__Task to complete__. Among the entries that follow, find the lines containing the string "Episcopologe" and copy them.

__Data for the task__.
---+---
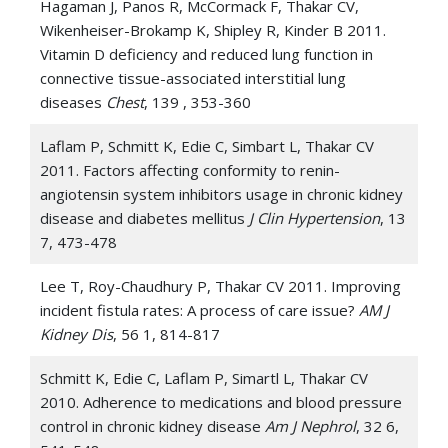
Hagaman J, Panos R, McCormack F, Thakar CV,
Wikenheiser-Brokamp K, Shipley R, Kinder B 2011.
Vitamin D deficiency and reduced lung function in
connective tissue-associated interstitial lung
diseases
Chest
, 139 , 353-360
Laflam P, Schmitt K, Edie C, Simbart L, Thakar CV
2011. Factors affecting conformity to renin-
angiotensin system inhibitors usage in chronic kidney
disease and diabetes mellitus
J Clin Hypertension
, 13
7, 473-478
Lee T, Roy-Chaudhury P, Thakar CV 2011. Improving
incident fistula rates: A process of care issue?
AM J
Kidney Dis
, 56 1, 814-817
Schmitt K, Edie C, Laflam P, Simartl L, Thakar CV
2010. Adherence to medications and blood pressure
control in chronic kidney disease
Am J Nephrol
, 32 6,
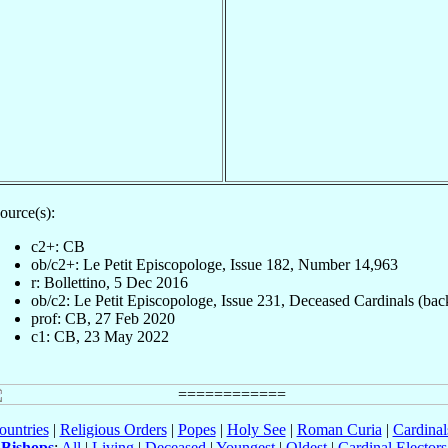
ource(s):
c2+: CB
ob/c2+: Le Petit Episcopologe, Issue 182, Number 14,963
r: Bollettino, 5 Dec 2016
ob/c2: Le Petit Episcopologe, Issue 231, Deceased Cardinals (bac
prof: CB, 27 Feb 2020
c1: CB, 23 May 2022
ountries
|
Religious Orders
|
Popes
|
Holy See
|
Roman Curia
|
Cardina
Bishops
:
All
|
Living
|
Deceased
|
Youngest
|
Oldest
|
Cardinal Electors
---+---
__Task answer__.
ob/c2+: Le Petit Episcopologe, Issue 182, Number 14,963
ob/c2: Le Petit Episcopologe, Issue 231, Deceased Cardinals (bac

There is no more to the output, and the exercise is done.